Spectator Sports

January 7, 2010 at 10:21 pm (divorce, family, football, humor, parenting, relationships, Uncategorized) (, , , , , , , , , , , )

I’m sitting in my empty house, watching the BCS Championship Game.  The fans are crazed–I have never heard a crowd with that energy level.  It’s a paradox, watching sports alone.  I get to concentrate on the game, but with no one to banter with, it’s hard to concentrate on the game.  I learned to love watching football as a family when I was young, when my new dad moved my family to the DC suburbs and into Redskins country.

Football is all about the bond, to me.  Dad taught me the plays, the penalties, the positions, and the formations.  I showed him how interested I was by asking questions…”Was that a sack?” “What is the quarterback doing?” “Why did they call that penalty?”  I may have been the only little girl in the metro area with a poster showing the ref signals for each penalty.  I still know them all.

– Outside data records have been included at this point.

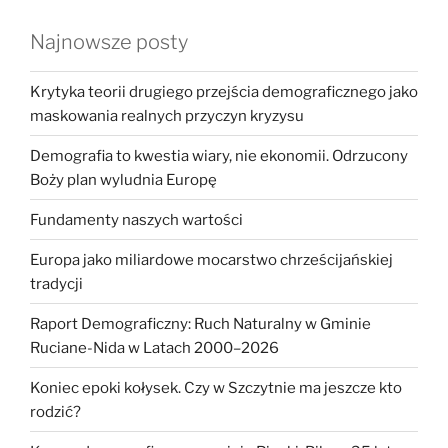
Najnowsze posty
Krytyka teorii drugiego przejścia demograficznego jako
maskowania realnych przyczyn kryzysu
Demografia to kwestia wiary, nie ekonomii. Odrzucony
Boży plan wyludnia Europę
Fundamenty naszych wartości
Europa jako miliardowe mocarstwo chrześcijańskiej
tradycji
Raport Demograficzny: Ruch Naturalny w Gminie
Ruciane-Nida w Latach 2000–2026
Koniec epoki kołysek. Czy w Szczytnie ma jeszcze kto
rodzić?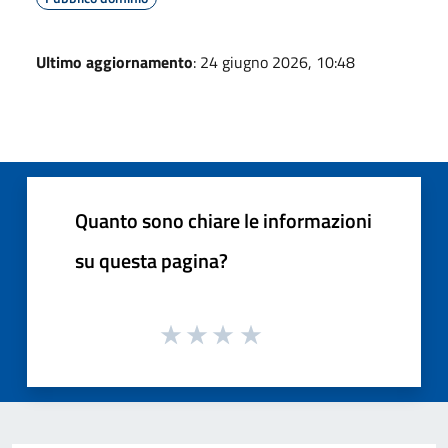
Ultimo aggiornamento
: 24 giugno 2026, 10:48
Quanto sono chiare le informazioni
su questa pagina?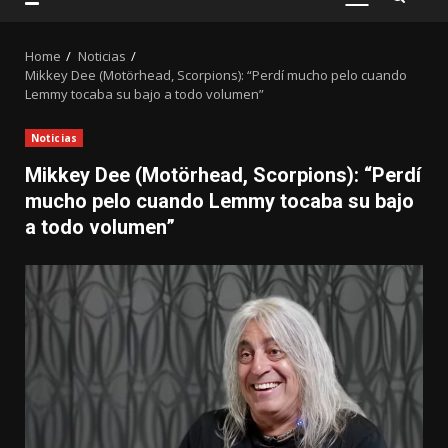
PRIMARY
MENU
Home
Noticias
Mikkey Dee (Motörhead, Scorpions): “Perdí mucho pelo cuando
Lemmy tocaba su bajo a todo volumen”
Noticias
Mikkey Dee (Motörhead, Scorpions): “Perdí
mucho pelo cuando Lemmy tocaba su bajo
a todo volumen”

And more than one young man has been wooed by my ability to hang with the boys as a fan.  (Not Joshua, though.  I actually said to him one night: “Can you believe how lucky you are to come home to a girlfriend who is watching the World Series in lingerie?” He laughed, but was not appropriately appreciative, I assure you.)

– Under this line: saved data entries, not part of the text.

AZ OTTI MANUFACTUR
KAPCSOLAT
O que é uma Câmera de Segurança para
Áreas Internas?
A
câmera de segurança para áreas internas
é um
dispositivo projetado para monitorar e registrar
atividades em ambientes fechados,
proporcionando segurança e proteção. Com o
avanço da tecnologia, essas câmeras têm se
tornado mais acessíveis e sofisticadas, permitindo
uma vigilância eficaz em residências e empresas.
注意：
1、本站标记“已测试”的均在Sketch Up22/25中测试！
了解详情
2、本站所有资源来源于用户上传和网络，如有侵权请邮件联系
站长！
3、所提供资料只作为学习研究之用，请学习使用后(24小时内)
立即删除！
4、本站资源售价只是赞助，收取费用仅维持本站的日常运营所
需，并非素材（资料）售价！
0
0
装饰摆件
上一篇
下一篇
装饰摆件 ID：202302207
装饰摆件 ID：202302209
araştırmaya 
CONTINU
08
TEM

As years go by, my family always comes back to the same formation, and we had a classic gathering last week for the end of the regular season.  Sunday afternoon, huddled around the hearth and the television.  Beers, chips, and lots of shouting.  Sometimes cursing.  We are great Sunday afternoon arm chair coaches.  Mom and David, my brother, are the most avid, spending summers reading up on fantasy football picks and keeping up with four games at once on Red Zone.  Unless it’s a Skins home game: then whoever is in town is huddled around the tow-able gas grill in the Gold Zone parking lot.  OK, so it’s not high culture.  But it’s warm, it’s engaging, and it’s a bond that always holds.

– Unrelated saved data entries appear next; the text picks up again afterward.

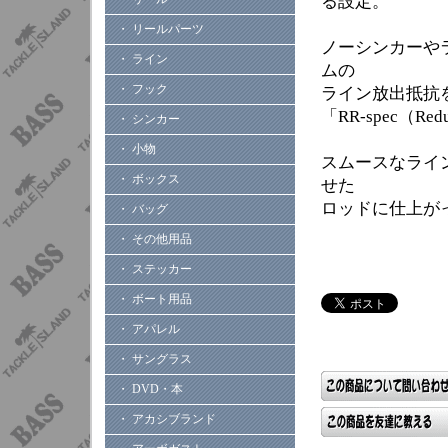
る設定。
・ リールパーツ
ノーシンカーや
・ ライン
ムの
・ フック
ライン放出抵抗
「RR-spec（Re
・ シンカー
・ 小物
スムースなライ
・ ボックス
せた
ロッドに仕上が
・ バッグ
・ その他用品
・ ステッカー
・ ボート用品
・ アパレル
・ サングラス
・ DVD・本
・ アカシブランド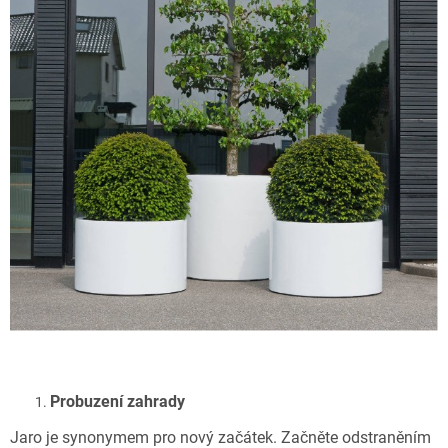
Probuzení zahrady
Jaro je synonymem pro nový začátek. Začněte odstraněním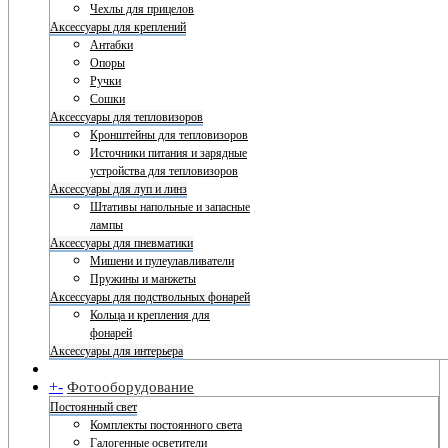
Чехлы для прицелов
Аксессуары для креплений
Антабки
Опоры
Ручки
Сошки
Аксессуары для тепловизоров
Кронштейны для тепловизоров
Источники питания и зарядные
устройства для тепловизоров
Аксессуары для луп и линз
Штативы напольные и запасные
лампы
Аксессуары для пневматики
Мишени и пулеулавливатели
Пружины и манжеты
Аксессуары для подствольных фонарей
Кольца и крепления для
фонарей
Аксессуары для интерьера
+
-
Фотооборудование
Постоянный свет
Комплекты постоянного света
Галогенные осветители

When Brett and I designed our “custody agreement,” I made the case for the bond, and somehow it held there, too.  So from the Season Opener to the Superbowl, I get to have my kids for Sunday night football.  That privledge has moprhed into having them all day Sunday, so Brett can meet his “significant work obligations.”  (So many English professors work on Sundays, really.)  Despite the fact that he needs it, Brett meets the “football clause” with disdain–Sundays are when I expose my kids to “artificially-induced football fandom,” “orgies of junk food and television,” and the like.

But Ben is ready to play.  I started looking for a youth league near me, and was faced with a list of semi-pro, size-huge 9 year old boys.  Until I found the JCC’s flag football league.  Perfect!  No tackling, and all Jew-boys.  He should be safe for now, and I’m ready to be his chief spectator (and nail-biter).

I got a taste of chief spectator last week, when my kids and I went to the northern NYC suburbs to meet Joshua’s family.  It is a slippery slope, I know, but we made the most of it, especially Ben.  When we arrived, I went to lie down in Joshua’s sister’s lovely guestroom.  I saw figures moving outside, so I curled up on the wide, white windowsill and watched my boy on his first sled ride.  And his second, third, and fourth.  Then he became the hero of Joshua’s six nephews by riding down the hill STANDING UP on the skimboard-style sled.  Snowballs flew, and his smile was whiter and wider than the snow.  Maybe he can play with the big boys after all.  And I, like always, love watching.